Putting aside party interests’ is a particularly banal tautology; at what point would the Conservative Party concede that their principles do not reflect what’s best for Britain?  Are we to assume that the past two weeks have revealed some happy coincidence between Tory fiscal policy and the national interest?  If we had a Labour government right now, the national interest would be defined as maintaining fiscal stimulus, and protecting the recovery.  Instead Britain’s interests are best served by immediate cuts.  The pliability of the term exposes the absurdity of any attempt to use it seriously.

The Coalition, existential proof of the diversity and representativeness of British politics, rests on the fiction that Cameron will objectively defend the national interest, which logically implies that the national interest must be seen as threatened.  Immediately after the scale of the Conservatives’ underachievement in the election had been recognised, Cameron began the public rationalisation of a deal with the Lib Dems. His post-election speech, ‘National interest first’ will be remembered for its ‘big, open and comprehensive offer’ to Clegg.  But it is also indicative of the kind of alarmist, apocalyptic rhetoric which will be essential to the success of the Coalition government:

‘[Britain] did not vote for party political bickering, grandstanding and point scoring – our country’s problems are too serious, they are too urgent, for that…We must sort things out, as quickly as possible, for the good of the country’

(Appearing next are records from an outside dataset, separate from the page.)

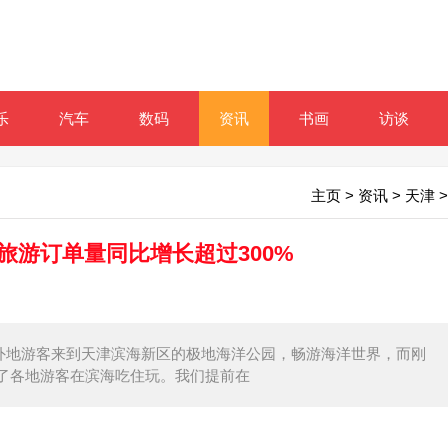
乐
汽车
数码
资讯
书画
访谈
主页
>
资讯
>
天津
>
旅游订单量同比增长超过300%
不少外地游客来到天津滨海新区的极地海洋公园，畅游海洋世界，而刚
了各地游客在滨海吃住玩。我们提前在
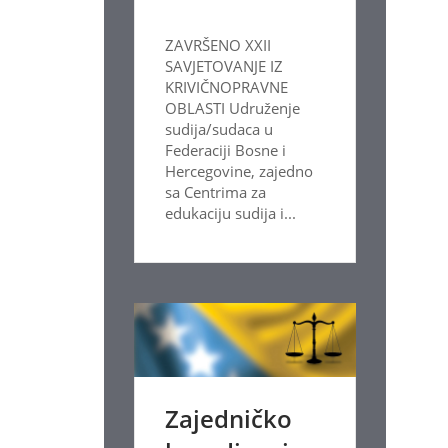
ZAVRŠENO XXII
SAVJETOVANJE IZ
KRIVIČNOPRAVNE
OBLASTI Udruženje
sudija/sudaca u
Federaciji Bosne i
Hercegovine, zajedno
sa Centrima za
edukaciju sudija i...
Zajedničko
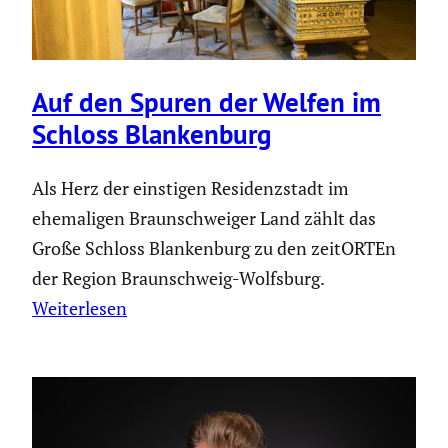
Auf den Spuren der Welfen im
Schloss Blanken­burg
Als Herz der einstigen Residenzstadt im
ehemaligen Braunschweiger Land zählt das
Große Schloss Blankenburg zu den zeitORTEn
der Region Braunschweig-Wolfsburg.
Weiterlesen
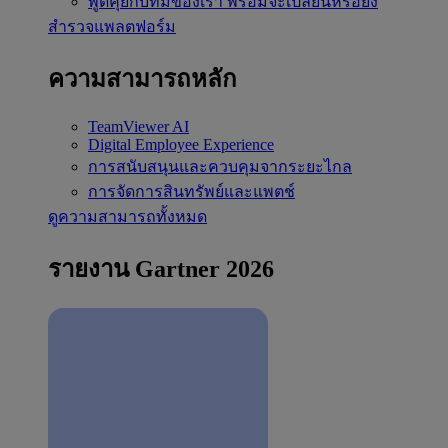
พูดคุยกับทีมของเรา
พร้อมจะเปลี่ยนหรือยัง
สำรวจแพลตฟอร์ม
ความสามารถหลัก
TeamViewer AI
Digital Employee Experience
การสนับสนุนและควบคุมจากระยะไกล
การจัดการสินทรัพย์และแพตช์
ดูความสามารถทั้งหมด
รายงาน Gartner 2026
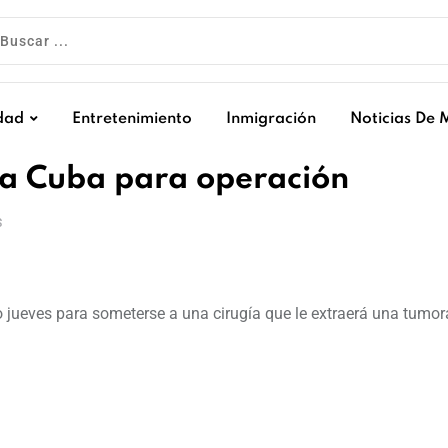
dad
Entretenimiento
Inmigración
Noticias De 
 a Cuba para operación
S
mo jueves para someterse a una cirugía que le extraerá una tumo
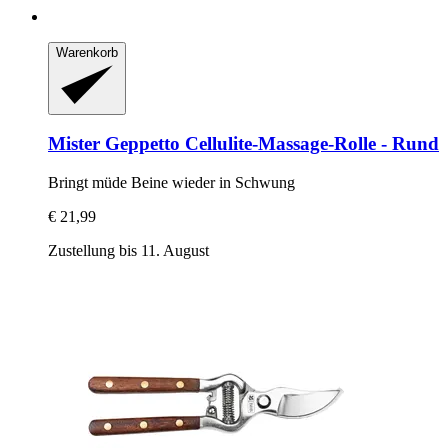
Warenkorb
Mister Geppetto
Cellulite-​Massage-​Rolle -​ Rund
Bringt müde Beine wieder in Schwung
€ 21,99
Zustellung bis 11. August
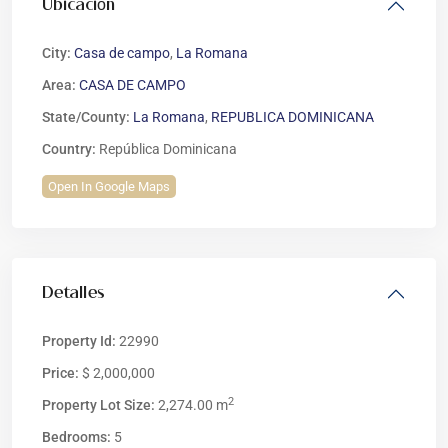
Ubicación
City:
Casa de campo
,
La Romana
Area:
CASA DE CAMPO
State/County:
La Romana
,
REPUBLICA DOMINICANA
Country:
República Dominicana
Open In Google Maps
Detalles
Property Id:
22990
Price:
$ 2,000,000
2
Property Lot Size:
2,274.00 m
Bedrooms:
5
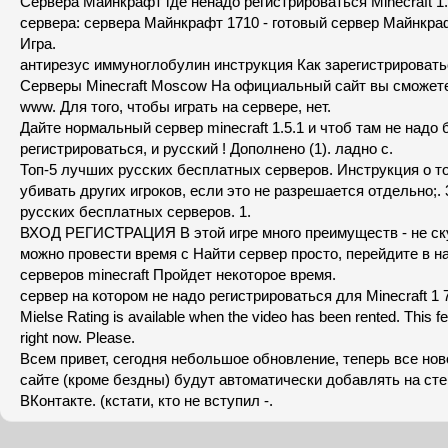
Сервера Майнкрафт где ненадо регистрироваться Minecraft 1.
сервера: сервера Майнкрафт 1710 - готовый сервер Майнкра
Игра.
антирезус иммуноглобулин инструкция Как зарегистрировать
Серверы Minecraft Moscow На официальный сайт вы сможете
www. Для того, чтобы играть на сервере, нет.
Дайте нормальный сервер minecraft 1.5.1 и чтоб там не надо
регистрироваться, и русский ! Дополнено (1). ладно с.
Топ-5 лучших русских бесплатных серверов. Инструкция о то
убивать других игроков, если это не разрешается отдельно;. 
русских бесплатных серверов. 1.
ВХОД РЕГИСТРАЦИЯ В этой игре много преимуществ - не ску
можно провести время с Найти сервер просто, перейдите в н
серверов minecraft Пройдет некоторое время.
сервер на котором не надо регистрироваться для Minecraft 1 
Mielse Rating is available when the video has been rented. This fea
right now. Please.
Всем привет, сегодня небольшое обновление, теперь все но
сайте (кроме бездны) будут автоматически добавлять на ст
ВКонтакте. (кстати, кто не вступил -.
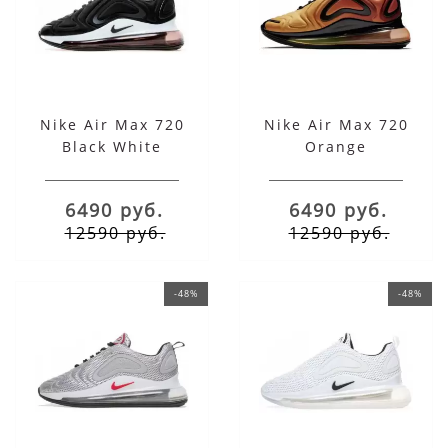
Nike Air Max 720
Nike Air Max 720
Black White
Orange
6490 руб.
6490 руб.
12590 руб.
12590 руб.
-48%
-48%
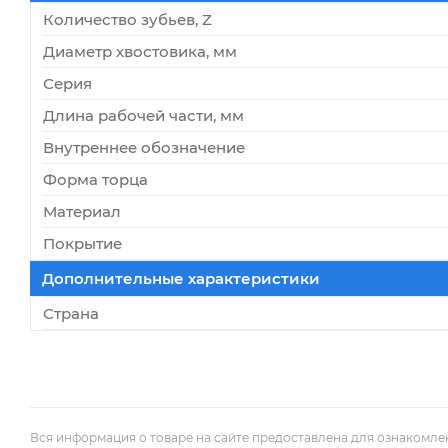
Количество зубьев, Z
Диаметр хвостовика, мм
Серия
Длина рабочей части, мм
Внутреннее обозначение
Форма торца
Материал
Покрытие
Дополнительные характеристики
Страна
Вся информация о товаре на сайте предоставлена для ознакомле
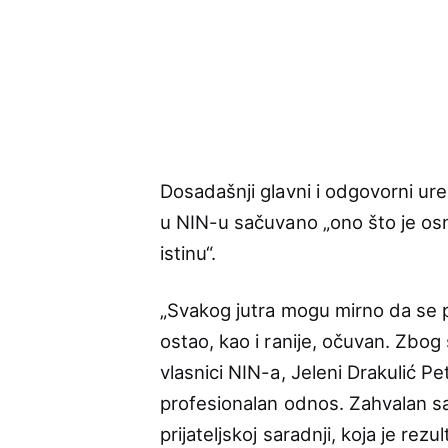
Dosadašnji glavni i odgovorni ur
u NIN-u sačuvano „ono što je osn
istinu“.
„Svakog jutra mogu mirno da se po
ostao, kao i ranije, očuvan. Zbog
vlasnici NIN-a, Jeleni Drakulić P
profesionalan odnos. Zahvalan sa
prijateljskoj saradnji, koja je rez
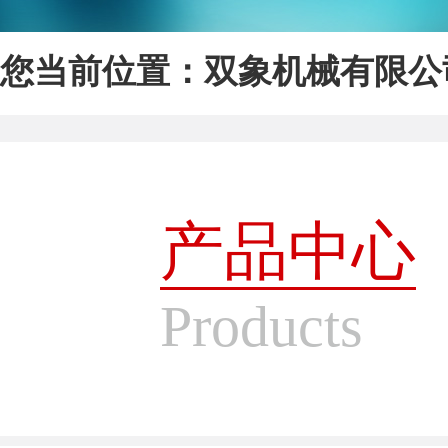
您当前位置：
双象机械有限公
产品中心
Products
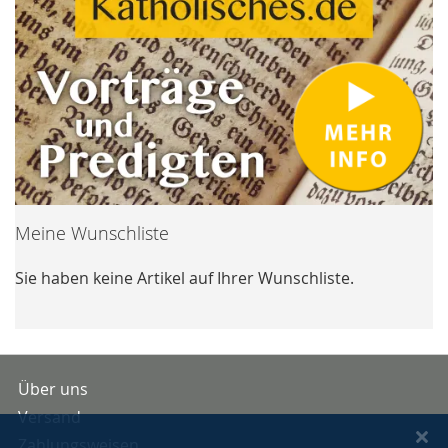
Meine Wunschliste
Sie haben keine Artikel auf Ihrer Wunschliste.
Über uns
Versand
Zahlungsweisen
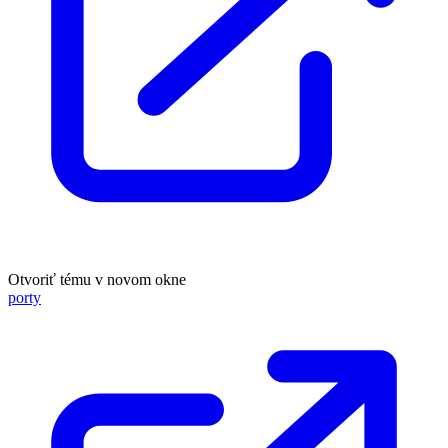
Otvoriť tému v novom okne
porty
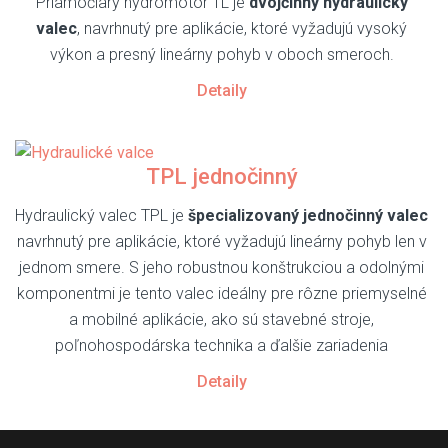
Priamočiary hydromotor TL je
dvojčinný hydraulický
valec
, navrhnutý pre aplikácie, ktoré vyžadujú vysoký
výkon a presný lineárny pohyb v oboch smeroch.
Detaily
TPL jednočinný
Hydraulický valec TPL je
špecializovaný jednočinný valec
navrhnutý pre aplikácie, ktoré vyžadujú lineárny pohyb len v
jednom smere. S jeho robustnou konštrukciou a odolnými
komponentmi je tento valec ideálny pre rôzne priemyselné
a mobilné aplikácie, ako sú stavebné stroje,
poľnohospodárska technika a ďalšie zariadenia
Detaily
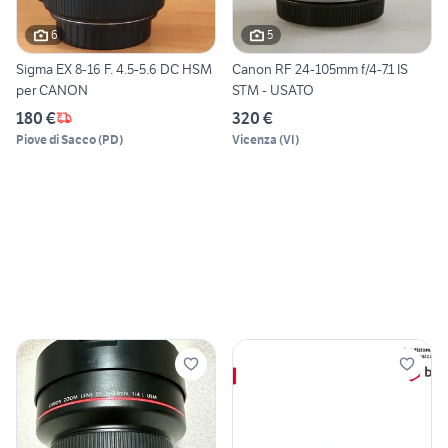
6
5
Sigma EX 8-16 F. 4.5-5.6 DC HSM
Canon RF 24-105mm f/4-7.1 IS
per CANON
STM - USATO
180 €
320 €
Piove di Sacco
(
PD
)
Vicenza
(
VI
)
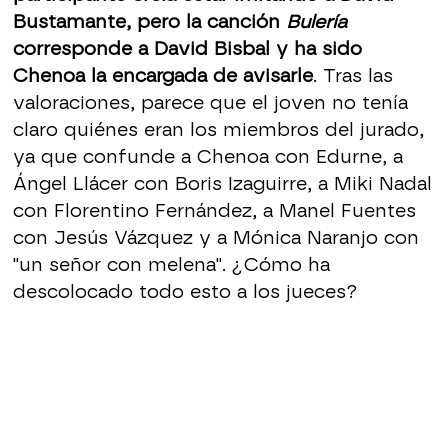
Bustamante, pero la canción
Bulería
corresponde a David Bisbal y ha sido
Chenoa la encargada de avisarle
. Tras las
valoraciones, parece que el joven no tenía
claro quiénes eran los miembros del jurado,
ya que confunde a Chenoa con Edurne, a
Ángel Llácer con Boris Izaguirre, a Miki Nadal
con Florentino Fernández, a Manel Fuentes
con Jesús Vázquez y a Mónica Naranjo con
"un señor con melena". ¿Cómo ha
descolocado todo esto a los jueces?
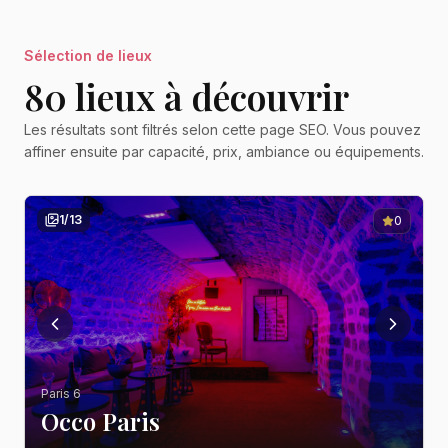
Sélection de lieux
80
lieu
x
à découvrir
Les résultats sont filtrés selon cette page SEO. Vous pouvez
affiner ensuite par capacité, prix, ambiance ou équipements.
1
/
13
0
Paris 6
Occo Paris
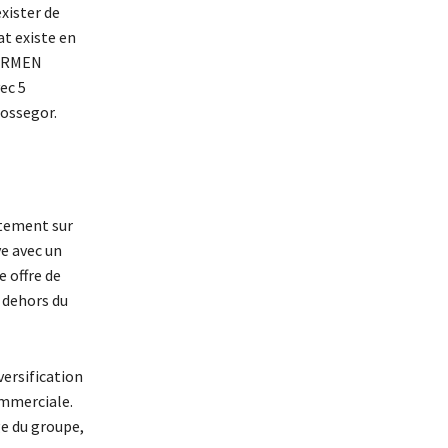
xister de
at existe en
CARMEN
ec 5
ossegor.
ctement sur
ye avec un
e offre de
 dehors du
versification
ommerciale.
age du groupe,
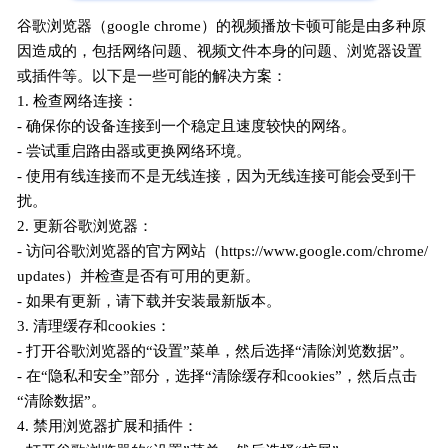
谷歌浏览器（google chrome）的视频播放卡顿可能是由多种原
因造成的，包括网络问题、视频文件本身的问题、浏览器设置
或插件等。以下是一些可能的解决方案：
1. 检查网络连接：
- 确保你的设备连接到一个稳定且速度较快的网络。
- 尝试重启路由器或更换网络环境。
- 使用有线连接而不是无线连接，因为无线连接可能会受到干
扰。
2. 更新谷歌浏览器：
- 访问谷歌浏览器的官方网站（https://www.google.com/chrome/
updates）并检查是否有可用的更新。
- 如果有更新，请下载并安装最新版本。
3. 清理缓存和cookies：
- 打开谷歌浏览器的“设置”菜单，然后选择“清除浏览数据”。
- 在“隐私和安全”部分，选择“清除缓存和cookies”，然后点击
“清除数据”。
4. 禁用浏览器扩展和插件：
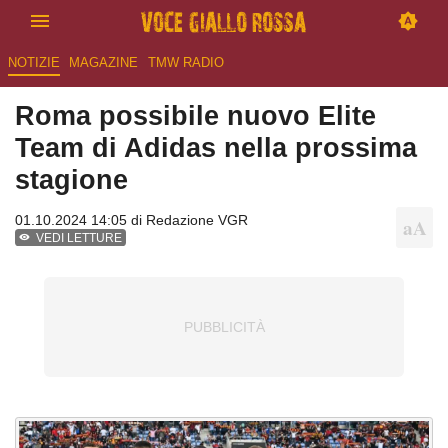
NOTIZIE
MAGAZINE
TMW RADIO
Roma possibile nuovo Elite
Team di Adidas nella prossima
stagione
01.10.2024 14:05 di
Redazione VGR
VEDI LETTURE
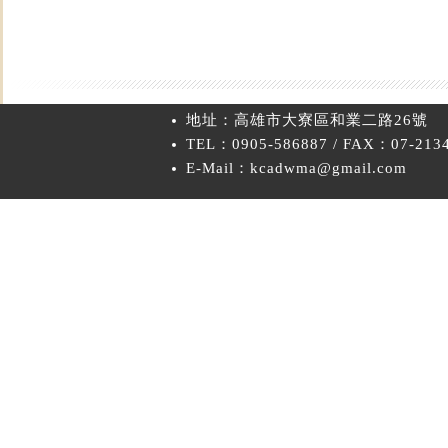
地址：高雄市大寮區和業二路26號
TEL：0905-586887 / FAX：07-213
E-Mail：kcadwma@gmail.com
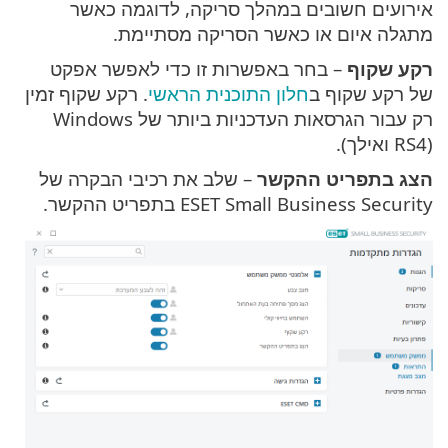
אירועים חשובים במהלך סריקה, לדוגמה כאשר
מתגלה איום או כאשר הסריקה מסתיימת.
רקע שקוף
– בחר באפשרות זו כדי לאפשר אפקט
של רקע שקוף ב
חלון התוכנית הראשי
. רקע שקוף זמין
רק עבור הגרסאות העדכניות ביותר של Windows
(RS4 ואילך).
הצג בתפריט ההקשר
– שלב את רכיבי הבקרה של
ESET Small Business Security בתפריט ההקשר.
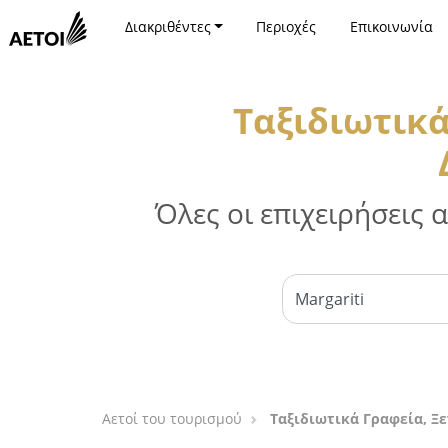
Διακριθέντες
Περιοχές
Επικοινωνία
Ταξιδιωτικά
Όλες οι επιχειρήσεις
Αετοί του τουρισμού
Ταξιδιωτικά Γραφεία, Ξ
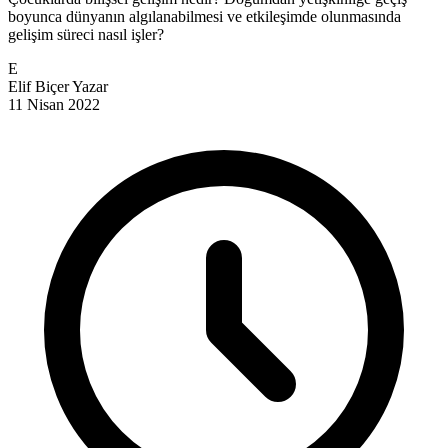
boyunca dünyanın algılanabilmesi ve etkileşimde olunmasında
gelişim süreci nasıl işler?
E
Elif Biçer
Yazar
11 Nisan 2022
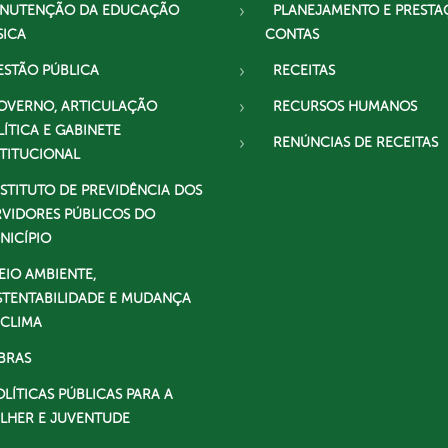
NUTENÇÃO DA EDUCAÇÃO
PLANEJAMENTO E PRESTA
SICA
CONTAS
ESTÃO PÚBLICA
RECEITAS
OVERNO, ARTICULAÇÃO
RECURSOS HUMANOS
LÍTICA E GABINETE
RENÚNCIAS DE RECEITAS
STITUCIONAL
NSTITUTO DE PREVIDÊNCIA DOS
RVIDORES PÚBLICOS DO
NICÍPIO
EIO AMBIENTE,
STENTABILIDADE E MUDANÇA
 CLIMA
BRAS
OLÍTICAS PÚBLICAS PARA A
LHER E JUVENTUDE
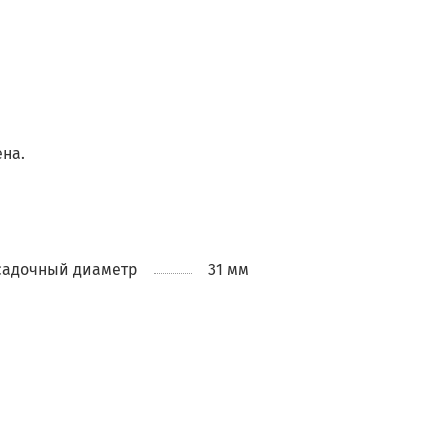
ена.
садочный диаметр
31 мм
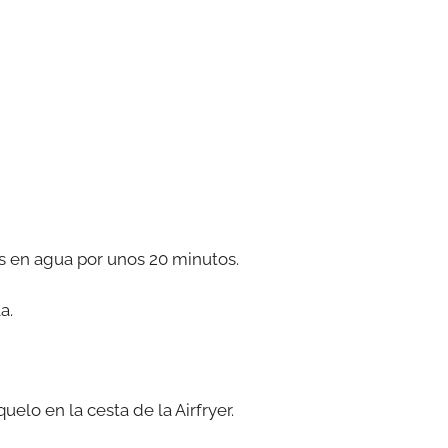
las en agua por unos 20 minutos.
a.
uelo en la cesta de la Airfryer.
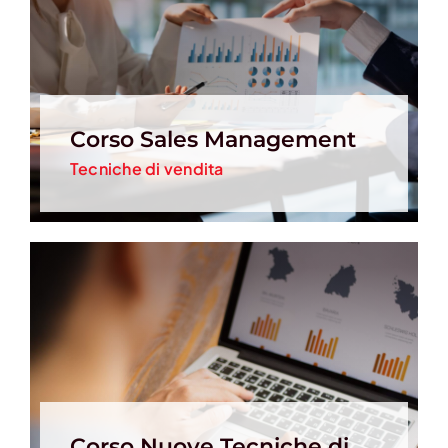
Corso Sales Management
Tecniche di vendita
Corso Nuove Tecniche di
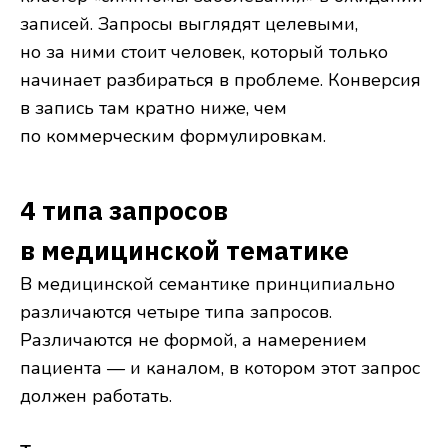
записей. Запросы выглядят целевыми,
но за ними стоит человек, который только
начинает разбираться в проблеме. Конверсия
в запись там кратно ниже, чем
по коммерческим формулировкам.
4 типа запросов
в медицинской тематике
В медицинской семантике принципиально
различаются четыре типа запросов.
Различаются не формой, а намерением
пациента — и каналом, в котором этот запрос
должен работать.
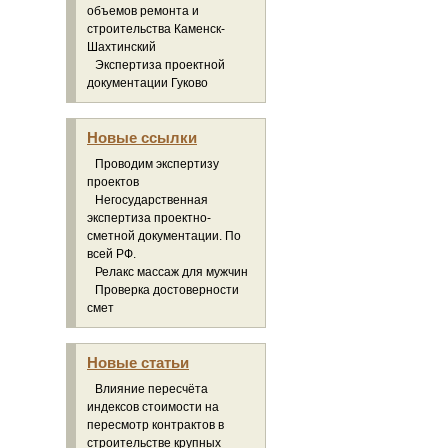
объемов ремонта и
строительства Каменск-
Шахтинский
Экспертиза проектной
документации Гуково
Новые ссылки
Проводим экспертизу
проектов
Негосударственная
экспертиза проектно-
сметной документации. По
всей РФ.
Релакс массаж для мужчин
Проверка достоверности
смет
Новые статьи
Влияние пересчёта
индексов стоимости на
пересмотр контрактов в
строительстве крупных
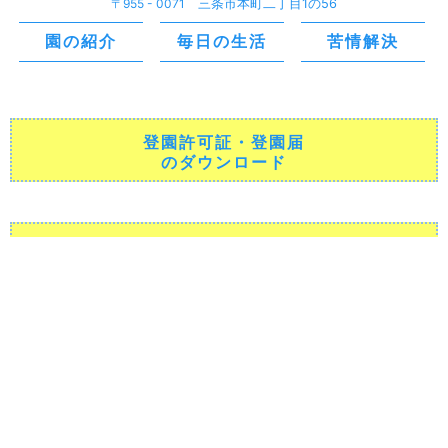
〒955 - 0071
三条市本町二丁目1の56
園の紹介
毎日の生活
苦情解決
登園許可証・登園届
のダウンロード
投薬依頼書
のダウンロード
TEL 0256 - 32 - 2524 / FAX 0256 - 32 - 2523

So Cameron dutifully assumes the traditional paternal vestige of his party, clearing up Labour’s mess and administering the painful but necessary policies that serve the interests not of a self-serving elite but of the nation.  I’m not saying this sort of negative cohesion is anything new in politics – it is as old as the hills. This makes its usage by Cameron in suggesting that we have entered the ‘new politics’ even more nauseating.